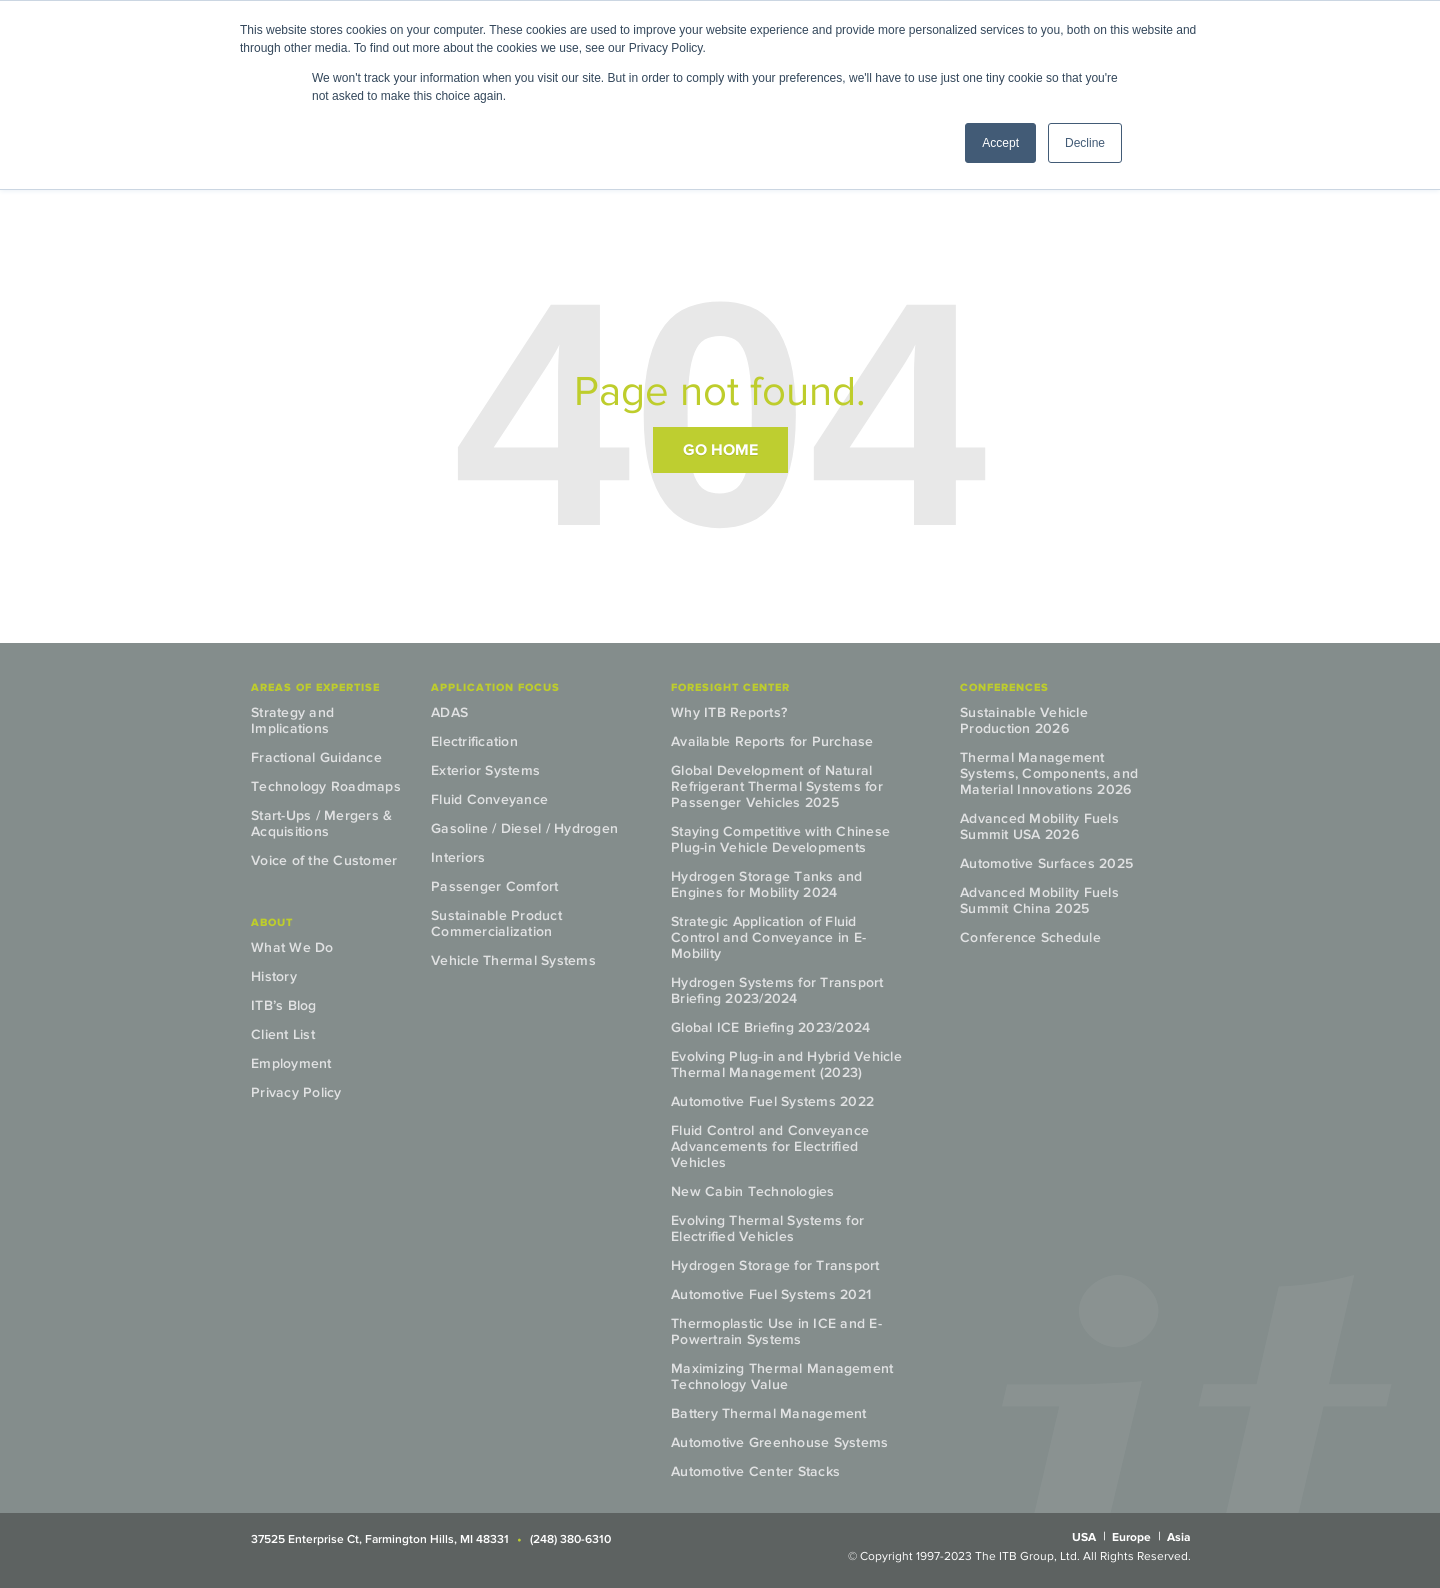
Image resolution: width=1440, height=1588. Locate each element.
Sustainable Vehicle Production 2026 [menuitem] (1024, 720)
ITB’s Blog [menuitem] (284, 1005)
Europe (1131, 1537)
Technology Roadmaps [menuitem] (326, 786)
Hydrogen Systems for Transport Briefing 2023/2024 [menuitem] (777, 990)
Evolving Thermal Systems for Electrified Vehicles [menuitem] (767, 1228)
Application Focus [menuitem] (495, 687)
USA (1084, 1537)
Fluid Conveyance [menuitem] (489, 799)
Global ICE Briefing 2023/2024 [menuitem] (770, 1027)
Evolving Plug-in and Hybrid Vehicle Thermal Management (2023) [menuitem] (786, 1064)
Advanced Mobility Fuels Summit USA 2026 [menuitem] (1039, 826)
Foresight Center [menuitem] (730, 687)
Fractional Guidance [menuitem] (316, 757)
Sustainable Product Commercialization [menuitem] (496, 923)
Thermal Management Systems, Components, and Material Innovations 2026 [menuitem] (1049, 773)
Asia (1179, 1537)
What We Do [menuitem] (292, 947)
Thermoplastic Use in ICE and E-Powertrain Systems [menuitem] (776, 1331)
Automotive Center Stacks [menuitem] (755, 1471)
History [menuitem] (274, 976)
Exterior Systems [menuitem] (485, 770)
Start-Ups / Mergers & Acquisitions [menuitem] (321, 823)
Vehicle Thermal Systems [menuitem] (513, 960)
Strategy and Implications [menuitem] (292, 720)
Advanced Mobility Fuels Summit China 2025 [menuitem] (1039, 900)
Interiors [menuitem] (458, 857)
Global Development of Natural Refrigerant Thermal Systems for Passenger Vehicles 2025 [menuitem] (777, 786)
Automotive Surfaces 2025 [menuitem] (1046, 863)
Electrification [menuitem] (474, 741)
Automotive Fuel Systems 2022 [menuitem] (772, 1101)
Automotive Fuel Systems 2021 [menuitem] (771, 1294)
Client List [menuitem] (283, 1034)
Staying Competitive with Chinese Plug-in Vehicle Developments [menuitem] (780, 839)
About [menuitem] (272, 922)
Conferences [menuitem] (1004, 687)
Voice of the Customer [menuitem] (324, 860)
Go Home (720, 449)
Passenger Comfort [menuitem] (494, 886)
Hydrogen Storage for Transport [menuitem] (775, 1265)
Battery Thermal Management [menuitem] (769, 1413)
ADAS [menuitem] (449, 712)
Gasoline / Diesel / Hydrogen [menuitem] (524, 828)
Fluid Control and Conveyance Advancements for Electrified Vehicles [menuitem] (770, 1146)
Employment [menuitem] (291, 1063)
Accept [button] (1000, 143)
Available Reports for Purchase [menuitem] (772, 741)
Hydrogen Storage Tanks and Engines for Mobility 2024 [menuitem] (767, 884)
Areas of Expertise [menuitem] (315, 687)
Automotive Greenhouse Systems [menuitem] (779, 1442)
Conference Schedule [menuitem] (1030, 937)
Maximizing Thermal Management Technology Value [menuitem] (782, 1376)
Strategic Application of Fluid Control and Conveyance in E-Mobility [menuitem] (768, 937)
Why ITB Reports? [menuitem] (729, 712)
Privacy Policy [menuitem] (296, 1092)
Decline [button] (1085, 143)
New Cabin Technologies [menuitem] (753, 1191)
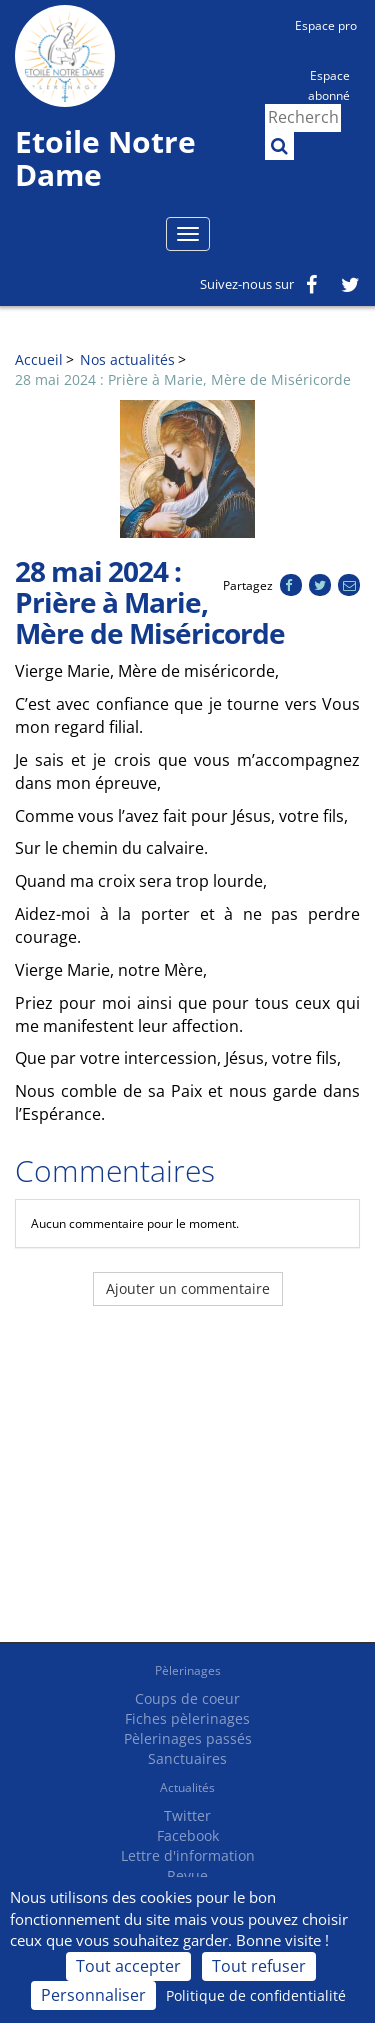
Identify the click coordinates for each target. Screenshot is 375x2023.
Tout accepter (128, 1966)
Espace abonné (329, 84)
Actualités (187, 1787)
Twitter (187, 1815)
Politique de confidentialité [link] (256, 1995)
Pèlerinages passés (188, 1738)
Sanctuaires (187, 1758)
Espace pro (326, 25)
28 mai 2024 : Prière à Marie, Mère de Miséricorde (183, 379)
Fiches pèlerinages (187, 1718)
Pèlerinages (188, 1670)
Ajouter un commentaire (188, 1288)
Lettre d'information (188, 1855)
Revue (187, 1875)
■ ■ ■ ■ ■ ■ ■
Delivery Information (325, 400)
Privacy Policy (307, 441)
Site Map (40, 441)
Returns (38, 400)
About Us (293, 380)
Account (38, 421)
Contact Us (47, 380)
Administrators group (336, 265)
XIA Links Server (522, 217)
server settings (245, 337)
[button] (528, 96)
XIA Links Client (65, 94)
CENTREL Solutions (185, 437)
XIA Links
■ ■ ■ ■ ■ ■ ■
YOUR TASK
Using the entries above, copy out all lines that contain the string "Mobility".

OUTPUT FOR THIS EXERCISE
Advanced Mobility Fuels Summit USA 2026 [menuitem] (1039, 826)
Advanced Mobility Fuels Summit China 2025 [menuitem] (1039, 900)
Hydrogen Storage Tanks and Engines for Mobility 2024 [menuitem] (767, 884)
Strategic Application of Fluid Control and Conveyance in E-Mobility [menuitem] (768, 937)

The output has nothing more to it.